You say tomato, I say phytochrome

Yesterday I got an interesting email about a new product – a Tomato Automator.  Briefly, this square, red plastic disk slips around the stem of a tomato plant to suppress weeds and pests.  Most intriguingly, we’re told that the color “triggers a natural plant protein that makes tomatoes mature faster and product more fruit.”

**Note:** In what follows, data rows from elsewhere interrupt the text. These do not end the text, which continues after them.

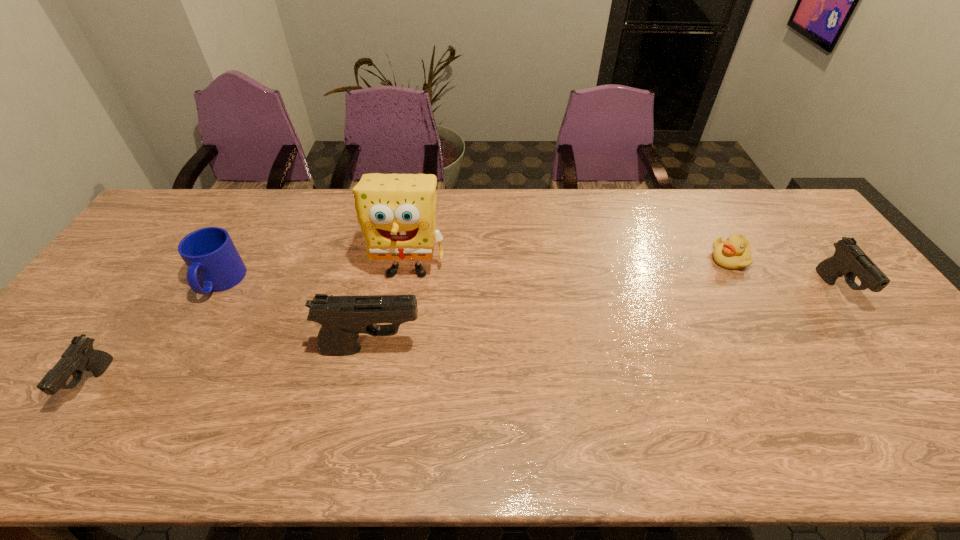 This screenshot has height=540, width=960. Identify the location of vacant space situated at the barrel of the tallest pistol. (463, 348).

The image size is (960, 540). Find the location of `free location located 0.130m at the barrel of the second tallest pistol`. free location located 0.130m at the barrel of the second tallest pistol is located at coordinates (886, 356).

Image resolution: width=960 pixels, height=540 pixels. Identify the location of free spot located on the side with the handle of the second object from left to right. (186, 342).

The image size is (960, 540). In order to click on free region located 0.300m on the front-facing side of the shortest object in this screenshot , I will do `click(613, 259)`.

The width and height of the screenshot is (960, 540). What are the coordinates of `vacant area situated on the front-facing side of the shortest object` in the screenshot? It's located at (597, 259).

You are a GUI agent. You are given a task and a screenshot of the screen. Output one action in this format:
    pyautogui.click(x=<x>, y=<y>)
    Task: Click on the free space located on the front-facing side of the shortest object
    
    Given the screenshot: What is the action you would take?
    pyautogui.click(x=676, y=259)

I want to click on blank area located 0.100m on the face of the tallest object, so click(400, 317).

Locate an element on the screen. The image size is (960, 540). object that is at the near edge is located at coordinates (79, 356).

The image size is (960, 540). What are the coordinates of `object present at the left edge` in the screenshot? It's located at (79, 356).

I want to click on object present at the right edge, so [849, 260]. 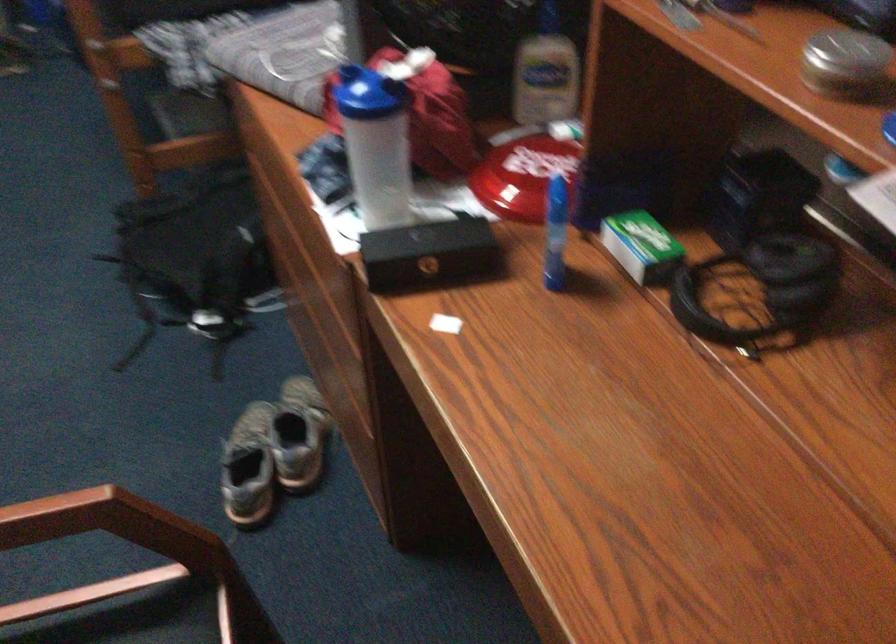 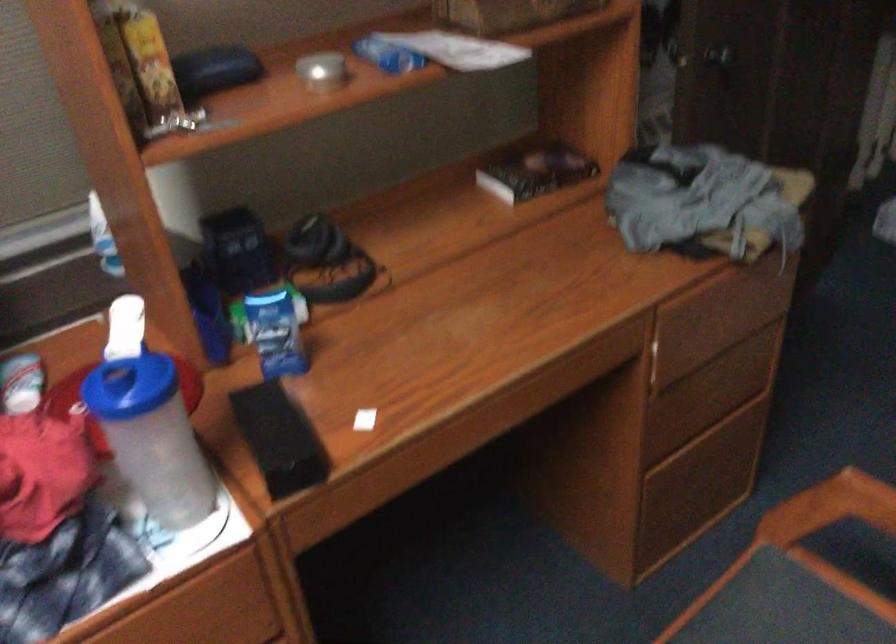 Locate, in the second image, the point that corresponds to pixel 349 146 in the first image.

(151, 437)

Given this is a red product, it’s likely that the protein referred to is phytochrome (literally, “plant pigment”).  Phytochrome activity is maddeningly complicated to explain, so we’re going to keep this simple and refer (somewhat inaccurately) to “active” and “inactive” forms of phytochrome.  The active form of phytochrome exists when red light is predominant and encourages leaf expansion, chlorophyll development, and other characteristic of plants growing in full sun.  In contrast, the inactive form of phytochrome occurs when red light is reduced, either at night (when there’s no light) or in shaded conditions, where far-red light is predominant.  (Far-red light occurs just outside our range of visual perception but is absorbed by phytochrome.)

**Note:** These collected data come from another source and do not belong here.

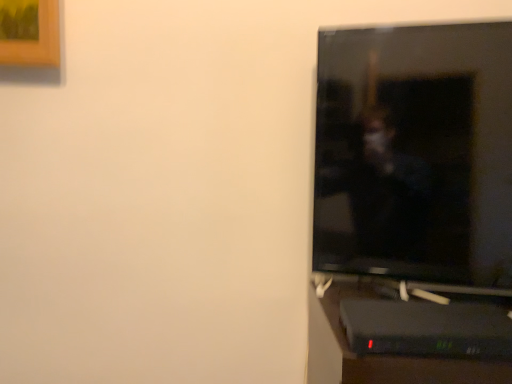 Identify the location of black glossy tv at right. Image resolution: width=512 pixels, height=384 pixels. (415, 153).

Describe the element at coordinates (415, 153) in the screenshot. I see `black glossy tv at right` at that location.

Measure the distance between point (378, 305) and camera.

The distance of point (378, 305) from camera is 28.46 inches.

This screenshot has height=384, width=512. What do you see at coordinates (426, 328) in the screenshot? I see `black plastic computer desk at lower right` at bounding box center [426, 328].

This screenshot has height=384, width=512. I want to click on black plastic computer desk at lower right, so click(426, 328).

What is the approximate width of black plastic computer desk at lower right?

black plastic computer desk at lower right is 6.84 inches wide.

Identify the location of black glossy tv at right. (415, 153).

From the picture: Which object is positioned more to the left, black glossy tv at right or black plastic computer desk at lower right?

From the viewer's perspective, black plastic computer desk at lower right appears more on the left side.

Considering the positions of objects black glossy tv at right and black plastic computer desk at lower right in the image provided, who is in front, black glossy tv at right or black plastic computer desk at lower right?

black plastic computer desk at lower right is more forward.

Is point (469, 165) positioned before point (379, 307)?

No, it is behind (379, 307).

From the image's perspective, is black glossy tv at right located beneath black plastic computer desk at lower right?

No, from the image's perspective, black glossy tv at right is not below black plastic computer desk at lower right.

From a real-world perspective, is black glossy tv at right on top of black plastic computer desk at lower right?

Indeed, from a real-world perspective, black glossy tv at right stands above black plastic computer desk at lower right.

Does black glossy tv at right have a greater width compared to black plastic computer desk at lower right?

→ No, black glossy tv at right is not wider than black plastic computer desk at lower right.

From their relative heights in the image, would you say black glossy tv at right is taller or shorter than black plastic computer desk at lower right?

In the image, black glossy tv at right appears to be taller than black plastic computer desk at lower right.

Which of these two, black glossy tv at right or black plastic computer desk at lower right, is smaller?

black plastic computer desk at lower right is smaller.

Looking at this image, can black plastic computer desk at lower right be found inside black glossy tv at right?

No, black plastic computer desk at lower right is located outside of black glossy tv at right.

Would you say black glossy tv at right is a long distance from black plastic computer desk at lower right?

No, black glossy tv at right is in close proximity to black plastic computer desk at lower right.

Is black glossy tv at right facing away from black plastic computer desk at lower right?

No, black glossy tv at right's orientation is not away from black plastic computer desk at lower right.

What's the angular difference between black glossy tv at right and black plastic computer desk at lower right's facing directions?

There is a 12.5-degree angle between the facing directions of black glossy tv at right and black plastic computer desk at lower right.

Measure the distance between black glossy tv at right and black plastic computer desk at lower right.

black glossy tv at right and black plastic computer desk at lower right are 11.57 inches apart.

At what (x,y) coordinates should I click in order to perform the action: click on television that appears above the black plastic computer desk at lower right (from the image's perspective). Please return your answer as a coordinate pair (x, y). The height and width of the screenshot is (384, 512). Looking at the image, I should click on (415, 153).

Between black plastic computer desk at lower right and black glossy tv at right, which one appears on the right side from the viewer's perspective?

From the viewer's perspective, black glossy tv at right appears more on the right side.

Which object is more forward, black plastic computer desk at lower right or black glossy tv at right?

black plastic computer desk at lower right is more forward.

Considering the points (503, 314) and (471, 281), which point is behind, point (503, 314) or point (471, 281)?

Positioned behind is point (471, 281).

From the image's perspective, does black plastic computer desk at lower right appear higher than black glossy tv at right?

No, from the image's perspective, black plastic computer desk at lower right is not above black glossy tv at right.

From a real-world perspective, does black plastic computer desk at lower right sit lower than black glossy tv at right?

Yes, from a real-world perspective, black plastic computer desk at lower right is under black glossy tv at right.

Can you confirm if black plastic computer desk at lower right is thinner than black glossy tv at right?

Incorrect, the width of black plastic computer desk at lower right is not less than that of black glossy tv at right.

Is black plastic computer desk at lower right shorter than black glossy tv at right?

Yes, black plastic computer desk at lower right is shorter than black glossy tv at right.

Which of these two, black plastic computer desk at lower right or black glossy tv at right, is bigger?

black glossy tv at right is bigger.

Is black plastic computer desk at lower right completely or partially outside of black glossy tv at right?

Yes, black plastic computer desk at lower right is located beyond the bounds of black glossy tv at right.

Is black plastic computer desk at lower right touching black glossy tv at right?

No, black plastic computer desk at lower right is not next to black glossy tv at right.

Is black plastic computer desk at lower right looking in the opposite direction of black glossy tv at right?

Absolutely, black plastic computer desk at lower right is directed away from black glossy tv at right.

In the scene shown: How different are the orientations of black plastic computer desk at lower right and black glossy tv at right in degrees?

The angle between the facing direction of black plastic computer desk at lower right and the facing direction of black glossy tv at right is 12.5 degrees.

Where is `television located on the right of black plastic computer desk at lower right`? This screenshot has width=512, height=384. television located on the right of black plastic computer desk at lower right is located at coordinates (415, 153).

At what (x,y) coordinates should I click in order to perform the action: click on computer desk that appears on the left of black glossy tv at right. Please return your answer as a coordinate pair (x, y). The width and height of the screenshot is (512, 384). Looking at the image, I should click on (426, 328).

Find the location of a particular element. The image size is (512, 384). computer desk below the black glossy tv at right (from the image's perspective) is located at coordinates (426, 328). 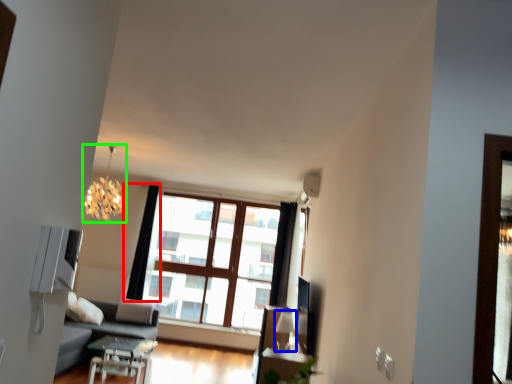 Question: Estimate the real-world distances between objects in this image. Which object is closer to curtain (highlighted by a red box), lamp (highlighted by a blue box) or lamp (highlighted by a green box)?

Choices:
 (A) lamp
 (B) lamp

Answer: (B) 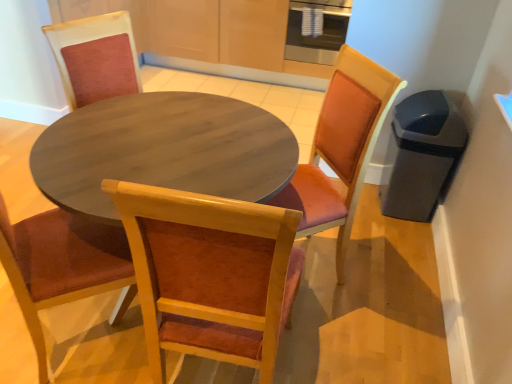 The height and width of the screenshot is (384, 512). I want to click on vacant area that is in front of wooden chair with orange cushion at center, positioned as the 2th chair in front-to-back order, so click(329, 338). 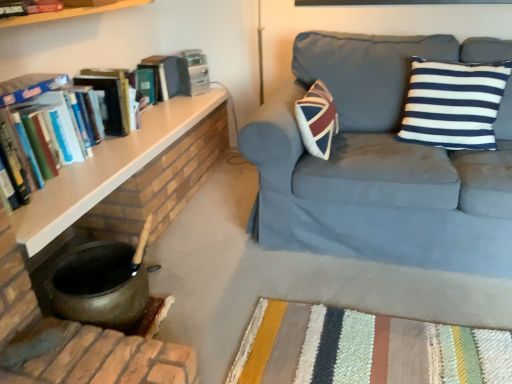 Locate an element on the screen. This screenshot has width=512, height=384. vacant space to the left of suede blue couch at upper right is located at coordinates (219, 246). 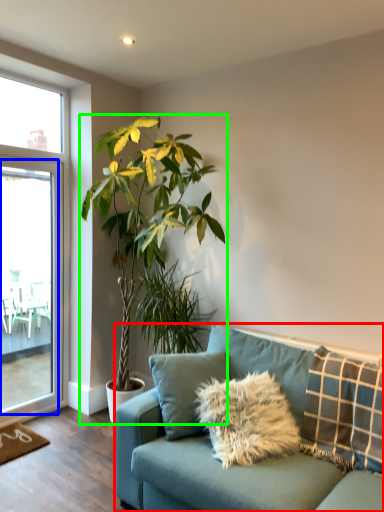 Question: Which object is the closest to the studio couch (highlighted by a red box)? Choose among these: screen door (highlighted by a blue box) or houseplant (highlighted by a green box).

Choices:
 (A) screen door
 (B) houseplant

Answer: (B)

From a practical standpoint, this means a plant can “tell” whether or not its light environment is limited: both red and blue light are absorbed by chlorophyll, so a low level of red light means poor photosynthetic conditions.  Under such conditions, “inactive” phytochrome causes many plants to become etiolated (have abnormally long stems) in an attempt to outgrow the shade before it starves from lack of carbohydrate production.  In addition, this photosynthetically-poor light environment can also increase fruit set by redirecting resources to seed production rather than foliage  – perhaps a plant’s last effort to reproduce before it dies.

OK, now onto the useful application of this information.  Several years ago researchers investigated that effect of different colored plastic mulches on tomato production.  Again, to keep this simple we’ll just focus on the effect of red mulches.  It’s pretty much agreed that red plastic mulch reflects both red and far-red light, increasing not only red light but paradoxically the relative levels of far-red light.  Theoretically, this shift would cause tomatoes to put more resources into fruit production, and indeed some studies found this to be the case.

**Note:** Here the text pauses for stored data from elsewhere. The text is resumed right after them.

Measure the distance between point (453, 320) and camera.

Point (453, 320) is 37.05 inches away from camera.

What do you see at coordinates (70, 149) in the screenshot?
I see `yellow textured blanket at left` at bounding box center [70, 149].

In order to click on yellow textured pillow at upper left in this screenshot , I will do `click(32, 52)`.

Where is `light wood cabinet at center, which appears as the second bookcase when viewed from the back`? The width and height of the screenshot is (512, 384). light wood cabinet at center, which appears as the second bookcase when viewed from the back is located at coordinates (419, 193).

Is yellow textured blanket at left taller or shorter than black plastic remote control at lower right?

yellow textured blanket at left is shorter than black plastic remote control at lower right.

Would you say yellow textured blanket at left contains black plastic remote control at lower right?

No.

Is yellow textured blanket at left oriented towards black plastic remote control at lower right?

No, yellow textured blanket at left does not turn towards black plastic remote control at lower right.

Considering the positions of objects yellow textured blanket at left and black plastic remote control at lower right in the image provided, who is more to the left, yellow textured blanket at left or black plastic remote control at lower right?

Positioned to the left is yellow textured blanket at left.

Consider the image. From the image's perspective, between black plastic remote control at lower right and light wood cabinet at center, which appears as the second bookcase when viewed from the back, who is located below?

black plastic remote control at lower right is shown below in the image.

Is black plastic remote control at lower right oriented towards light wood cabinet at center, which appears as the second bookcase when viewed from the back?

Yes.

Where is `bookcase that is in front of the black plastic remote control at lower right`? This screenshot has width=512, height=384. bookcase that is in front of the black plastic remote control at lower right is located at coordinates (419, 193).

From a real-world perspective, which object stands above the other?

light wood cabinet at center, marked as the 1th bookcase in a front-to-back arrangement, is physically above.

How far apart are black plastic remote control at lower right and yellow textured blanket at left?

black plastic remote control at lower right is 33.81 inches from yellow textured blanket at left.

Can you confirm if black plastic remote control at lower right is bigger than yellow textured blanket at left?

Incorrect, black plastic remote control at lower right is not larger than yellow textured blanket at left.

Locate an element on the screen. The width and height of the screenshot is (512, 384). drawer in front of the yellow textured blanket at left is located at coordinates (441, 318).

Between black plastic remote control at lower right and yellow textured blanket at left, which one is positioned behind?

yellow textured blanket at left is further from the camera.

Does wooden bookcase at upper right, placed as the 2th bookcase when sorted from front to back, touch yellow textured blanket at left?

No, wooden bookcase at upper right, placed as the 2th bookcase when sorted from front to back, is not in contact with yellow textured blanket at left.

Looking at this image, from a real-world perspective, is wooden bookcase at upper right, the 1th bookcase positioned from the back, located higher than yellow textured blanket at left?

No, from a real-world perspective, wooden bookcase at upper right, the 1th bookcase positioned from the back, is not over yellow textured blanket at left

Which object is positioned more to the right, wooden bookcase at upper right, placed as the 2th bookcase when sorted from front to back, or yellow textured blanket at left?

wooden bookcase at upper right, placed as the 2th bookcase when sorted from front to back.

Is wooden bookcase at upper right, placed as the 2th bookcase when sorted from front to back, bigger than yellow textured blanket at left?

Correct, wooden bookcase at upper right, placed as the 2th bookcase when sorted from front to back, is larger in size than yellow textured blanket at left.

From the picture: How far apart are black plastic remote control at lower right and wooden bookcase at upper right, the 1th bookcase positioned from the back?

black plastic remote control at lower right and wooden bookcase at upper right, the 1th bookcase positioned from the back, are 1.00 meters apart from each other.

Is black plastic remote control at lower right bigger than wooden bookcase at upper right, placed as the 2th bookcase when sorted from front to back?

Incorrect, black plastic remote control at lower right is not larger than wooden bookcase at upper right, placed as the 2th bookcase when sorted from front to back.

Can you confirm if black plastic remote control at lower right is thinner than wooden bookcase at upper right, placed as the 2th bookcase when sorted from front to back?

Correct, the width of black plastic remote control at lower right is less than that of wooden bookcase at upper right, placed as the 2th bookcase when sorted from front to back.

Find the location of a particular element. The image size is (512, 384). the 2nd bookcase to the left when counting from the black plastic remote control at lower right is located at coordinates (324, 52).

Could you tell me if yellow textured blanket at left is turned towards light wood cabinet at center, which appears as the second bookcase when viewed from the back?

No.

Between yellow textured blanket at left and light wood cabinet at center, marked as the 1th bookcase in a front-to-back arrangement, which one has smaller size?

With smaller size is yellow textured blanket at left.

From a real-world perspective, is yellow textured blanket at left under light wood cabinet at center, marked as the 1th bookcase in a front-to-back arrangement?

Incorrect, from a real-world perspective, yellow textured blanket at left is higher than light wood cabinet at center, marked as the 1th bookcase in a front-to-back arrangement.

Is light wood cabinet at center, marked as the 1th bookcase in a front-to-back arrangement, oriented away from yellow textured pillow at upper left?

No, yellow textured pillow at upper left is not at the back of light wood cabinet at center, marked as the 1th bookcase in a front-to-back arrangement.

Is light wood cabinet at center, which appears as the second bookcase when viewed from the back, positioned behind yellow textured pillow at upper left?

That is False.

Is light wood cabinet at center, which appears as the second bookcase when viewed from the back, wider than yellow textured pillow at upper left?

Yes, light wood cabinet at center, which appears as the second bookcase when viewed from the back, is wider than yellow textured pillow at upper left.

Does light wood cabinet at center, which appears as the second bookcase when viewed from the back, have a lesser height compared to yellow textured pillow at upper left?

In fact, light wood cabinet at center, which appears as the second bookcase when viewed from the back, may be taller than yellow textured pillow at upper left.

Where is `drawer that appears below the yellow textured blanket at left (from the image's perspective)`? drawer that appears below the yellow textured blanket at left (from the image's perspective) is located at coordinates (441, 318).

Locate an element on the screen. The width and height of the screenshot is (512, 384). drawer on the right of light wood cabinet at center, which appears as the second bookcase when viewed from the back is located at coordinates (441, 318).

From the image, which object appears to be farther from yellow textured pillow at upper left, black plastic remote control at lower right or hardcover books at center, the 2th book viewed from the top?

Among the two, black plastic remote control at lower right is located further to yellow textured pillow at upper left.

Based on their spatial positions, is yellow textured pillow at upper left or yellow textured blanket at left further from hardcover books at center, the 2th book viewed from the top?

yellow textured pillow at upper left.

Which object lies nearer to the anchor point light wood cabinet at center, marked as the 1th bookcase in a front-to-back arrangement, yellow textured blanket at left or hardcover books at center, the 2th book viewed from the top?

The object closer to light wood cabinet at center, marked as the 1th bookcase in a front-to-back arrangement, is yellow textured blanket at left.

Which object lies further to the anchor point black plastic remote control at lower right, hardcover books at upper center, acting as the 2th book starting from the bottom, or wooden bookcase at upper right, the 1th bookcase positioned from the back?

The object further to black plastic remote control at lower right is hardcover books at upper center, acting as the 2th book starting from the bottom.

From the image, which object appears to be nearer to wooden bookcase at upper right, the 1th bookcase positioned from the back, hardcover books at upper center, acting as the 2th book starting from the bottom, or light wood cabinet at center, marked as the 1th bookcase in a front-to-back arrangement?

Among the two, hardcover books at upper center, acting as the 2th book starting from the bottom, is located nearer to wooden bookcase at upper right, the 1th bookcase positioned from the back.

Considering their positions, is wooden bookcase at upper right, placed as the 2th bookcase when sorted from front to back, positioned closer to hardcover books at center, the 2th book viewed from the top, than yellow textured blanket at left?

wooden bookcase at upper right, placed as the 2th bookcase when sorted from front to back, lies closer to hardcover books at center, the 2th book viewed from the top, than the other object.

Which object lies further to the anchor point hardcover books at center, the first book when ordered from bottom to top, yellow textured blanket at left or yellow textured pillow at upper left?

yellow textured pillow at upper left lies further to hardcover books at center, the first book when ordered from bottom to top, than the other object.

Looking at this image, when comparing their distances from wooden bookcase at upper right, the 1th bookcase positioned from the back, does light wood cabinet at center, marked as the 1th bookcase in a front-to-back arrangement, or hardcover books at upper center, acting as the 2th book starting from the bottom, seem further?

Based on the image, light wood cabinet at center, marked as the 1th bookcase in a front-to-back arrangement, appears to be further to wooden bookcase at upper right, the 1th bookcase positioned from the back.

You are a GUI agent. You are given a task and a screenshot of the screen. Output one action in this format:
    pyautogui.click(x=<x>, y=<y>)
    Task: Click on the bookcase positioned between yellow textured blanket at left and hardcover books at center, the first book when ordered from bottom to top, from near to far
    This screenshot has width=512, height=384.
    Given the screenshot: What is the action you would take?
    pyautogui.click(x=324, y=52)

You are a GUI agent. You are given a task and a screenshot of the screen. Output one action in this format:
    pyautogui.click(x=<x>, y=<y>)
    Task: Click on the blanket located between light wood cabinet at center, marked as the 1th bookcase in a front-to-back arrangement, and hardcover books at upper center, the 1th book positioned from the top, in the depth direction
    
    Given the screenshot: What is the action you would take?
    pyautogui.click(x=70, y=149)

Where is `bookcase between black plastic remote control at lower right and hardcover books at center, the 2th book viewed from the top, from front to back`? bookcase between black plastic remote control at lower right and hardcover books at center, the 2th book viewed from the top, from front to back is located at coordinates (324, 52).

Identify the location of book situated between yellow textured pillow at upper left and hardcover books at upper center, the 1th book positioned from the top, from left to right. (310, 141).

Unfortunately, the phenomenon is not consistent throughout repeated field studies.  Some of the other confounding factors are soil temperature (warmer temperature = more growth), insect and disease pressure (both decrease tomato production and are variably influenced by mulch color), and the fact that ethylene production (the plant growth regulator responsible for fruit ripening) is not controlled by phytochrome at all.

So are Tomato Automators worth the trouble?  Probably not, especially if you have many plants requiring many automators.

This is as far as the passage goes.